Born: 12 June 1802, United Kingdom
Died: 27 June 1876
Country most active: United Kingdom
Also known as: NA
From Famous Women: An Outline of Feminine Achievement Through the Ages With Life Stories of Five Hundred Noted Women. Written by Joseph Adelman, published 1926 by Ellis M Lonow Company:
Harriet Martineau, an English author. She was descended from the Huguenots, a party of whom, after the Revocation of the Edict of Nantes, settled in Norwich, England, where Harriet was born. She received a liberal education, and at an early age, being afflicted with a constantly increasing deafness, found her chief recreation in literary composition.
When her father died in 1826 he left his family destitute, and Harriet was compelled to rely upon her pen for support. Another sorrow at this time was the death of a young minister to whom she was engaged to be married. During these days of poverty she worked all day long with her needle, and at night with her pen, earning very little in both ways. For two years she lived on fifty pounds a year. She offered her sketches to editors of magazines and publishers, and they were scarcely looked at. Under the guise of fiction, she wrote books on religion, political economy, property, taxes, wealth, labor, and subjects pertaining to good citizenship.

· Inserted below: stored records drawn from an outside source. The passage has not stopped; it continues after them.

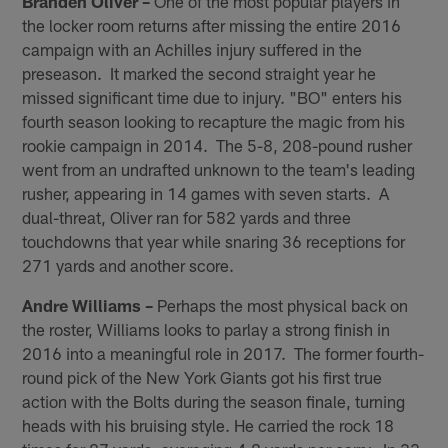
Branden Oliver –
One of the most popular players in
the locker room returns after missing the entire 2016
campaign with an Achilles injury suffered in the
preseason. It marked the second straight year he
missed significant time due to injury. "BO" enters his
fourth season looking to recapture the magic from his
rookie campaign in 2014. The 5-8, 208-pound rusher
went from an undrafted unknown to the team's leading
rusher, appearing in 14 games with seven starts. A
dual-threat, Oliver ran for 582 yards and three
touchdowns that year while snaring 36 receptions for
271 yards and another score.
Andre Williams –
Perhaps the most physical back on
the roster, Williams looks to parlay a strong finish in
2016 into a meaningful role in 2017. The former fourth-
round pick of the New York Giants got his first true
action with the Bolts during the season finale, turning
heads with his bruising style. He carried the rock 18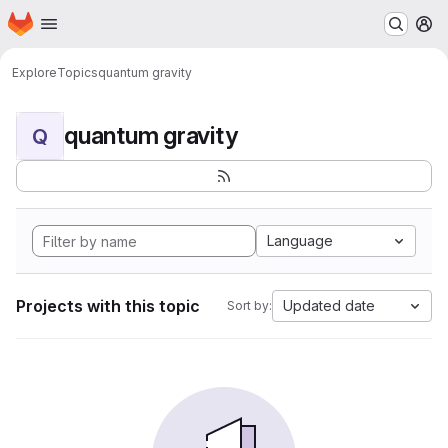
Homepage
Skip to main content
M
Explore
Topics
quantum gravity
quantum gravity
Q
Language
Projects with this topic
Updated date
Sort by: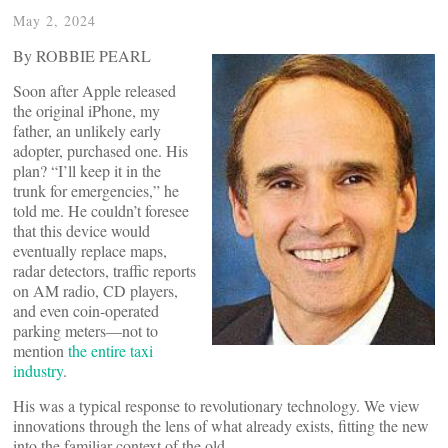
May 2, 2024
By ROBBIE PEARL
Soon after Apple released
the original iPhone, my
father, an unlikely early
adopter, purchased one. His
plan? “I’ll keep it in the
trunk for emergencies,” he
told me. He couldn’t foresee
that this device would
eventually replace maps,
radar detectors, traffic reports
on AM radio, CD players,
and even coin-operated
parking meters—not to
mention
the entire taxi
industry
.
His was a typical response to revolutionary technology. We view
innovations through the lens of what already exists, fitting the new
into the familiar context of the old.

After five years of struggle, during which she was compelled to solicit subscriptions for her own books, her talents at last won pronounced recognition, and she was besought on every side to make up various subjects for treatment.

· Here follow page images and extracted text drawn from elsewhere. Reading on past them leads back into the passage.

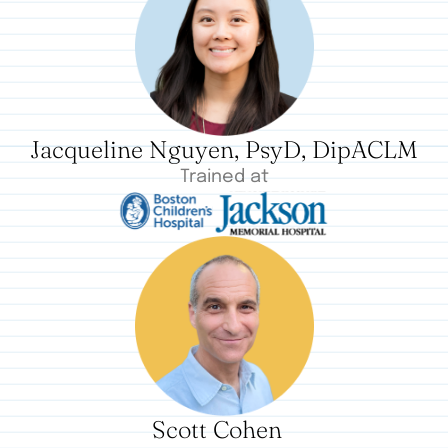
Jacqueline Nguyen, PsyD, DipACLM
Trained at
Scott Cohen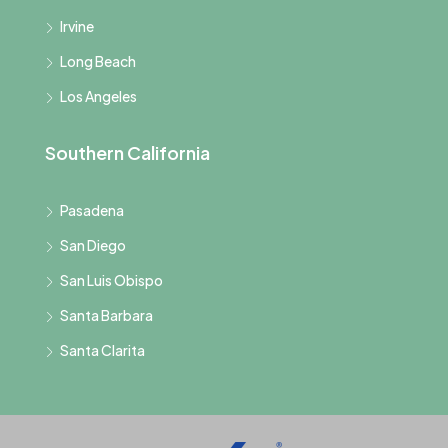
Irvine
Long Beach
Los Angeles
Southern California
Pasadena
San Diego
San Luis Obispo
Santa Barbara
Santa Clarita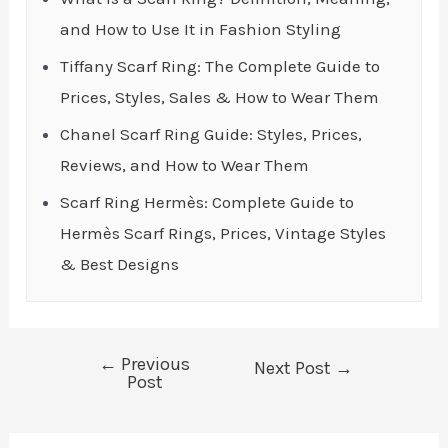
and How to Use It in Fashion Styling
Tiffany Scarf Ring: The Complete Guide to
Prices, Styles, Sales & How to Wear Them
Chanel Scarf Ring Guide: Styles, Prices,
Reviews, and How to Wear Them
Scarf Ring Hermès: Complete Guide to
Hermès Scarf Rings, Prices, Vintage Styles
& Best Designs
←
Previous
Post
Next Post
→
Post
navigation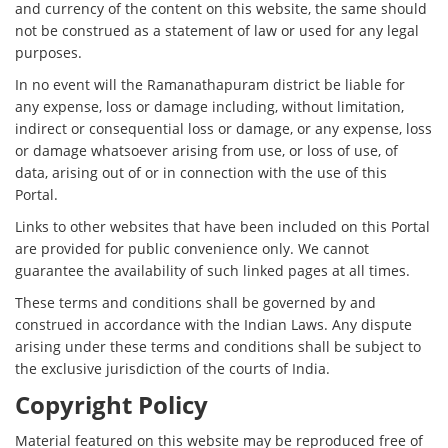
and currency of the content on this website, the same should
not be construed as a statement of law or used for any legal
purposes.
In no event will the Ramanathapuram district be liable for
any expense, loss or damage including, without limitation,
indirect or consequential loss or damage, or any expense, loss
or damage whatsoever arising from use, or loss of use, of
data, arising out of or in connection with the use of this
Portal.
Links to other websites that have been included on this Portal
are provided for public convenience only. We cannot
guarantee the availability of such linked pages at all times.
These terms and conditions shall be governed by and
construed in accordance with the Indian Laws. Any dispute
arising under these terms and conditions shall be subject to
the exclusive jurisdiction of the courts of India.
Copyright Policy
Material featured on this website may be reproduced free of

She was now thirty years of age, and moved to London, where a life of fame and honor in the great world began. She met and enjoyed the most noted people of her time, among them Southey, Coleridge, Florence Nightingale, Charlotte Brontë, Sydney Smith, Landseer, Browning and Carlyle. Her books were read and talked about everywhere.
In 1834 she visited the United States, and met socially the most distinguished persons, among them Webster, Clay, Chief Justice Marshall, Garrison and Emerson. “She is the most continual talker I ever heard,” said Hawthorne, “it is like the babbling of a brook, and very lively and sensible too; and all the while she talks, she moves the bowl of her ear-trumpet from one auditor to another, so that it becomes an organ of intelligence and sympathy between her and yourself.”

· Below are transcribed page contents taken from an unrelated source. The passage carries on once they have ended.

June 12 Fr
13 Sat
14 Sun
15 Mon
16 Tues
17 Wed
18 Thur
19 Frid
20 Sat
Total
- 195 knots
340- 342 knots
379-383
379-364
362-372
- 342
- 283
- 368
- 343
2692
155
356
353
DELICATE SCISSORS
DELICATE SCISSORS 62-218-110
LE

She came to America for rest, and yet such a woman could not help studying our institutions and our people. On her return to England she wrote her work called Society in America, in which she showed a wonderful knowledge of our plan of government, our politics, our charities, indeed our whole country, with its unsolved problems. In this book, published in 1837, she advocated suffrage for women.
After a long illness, she bought, in 1845, two acres of land, and built her pretty graystone cottage, near Ambleside, on Lake Windermere, where she lived until her death. Here she met the aged poet Wordsworth, and here she wrote numerous books on many subjects, always with a clear head and a brave heart.
Her death caused mourning throughout England, and on this side of the ocean the sorrow was not less genuine and the honor not less universal.
A statue of her in white marble was unveiled in Boston in 1883, on which occasion in his last public speech, Wendell Phillips said: “In an epoch fertile of great genius among women, it may be said of Miss Martineau, that she was the peer of the noblest, and that her influence on the progress of the age was more than equal to that of all the others combined.”
From Woman: Her Position, Influence and Achievement Throughout the Civilized World. Designed and Arranged by William C. King. Published in 1900 by The King-Richardson Co. Copyright 1903 The King-Richardson Co.:
Harriet L. Martineau, English Authoress, 1802 – 1876 A.D.
Her ancestors were French and moved to England upon the revocation of the edict of Nantes. Her education was thorough as the times afforded for women. Hers was a strong character. While she had earnestness, courage, and sincerity, she was self-willed, self-opinionated, and self-conscious. She says of herself in her autobiography, that she was possessed of a temper “downright devilish” and had a “capacity for jealousy which was something frightful,” at the age of four years.
She was the sixth child in a household of eight. It was a busy, hard-working family. She was early afflicted with deafness, which increased with years and her mind was much shut in.
She found it necessary to do something which could not be performed apart from others, and turned to study, which became a passion. Her father lost his property and all were obliged to do something, not merely for an occupation but for a livelihood.
1825-26 was a time of speculations, collapses, and crashes. The bitter experiences of her family influenced her literary career. In this school of experience she learned to write on the burning questions of State, and especially political economy. Her experiences and vehement disposition made these works mightily trenchant.
Eminent statesmen asked her to write on almost every conceivable topic connected with legislation. Lord Brougham offered to collect evidence for her series on the Poor Laws and place it at her disposal. The Series was successful beyond her dreams. She tells her experience of a visit into the outer air for the first thorough holiday taken for nearly three years.
So she came to the United States on her completion of her English Political Tales. Everywhere she was graciously received, though her strong anti-slavery utterances detracted from her popularity in some places. But this is to her honor.
She was impatient and cared only to speak the truth with the greatest possible force.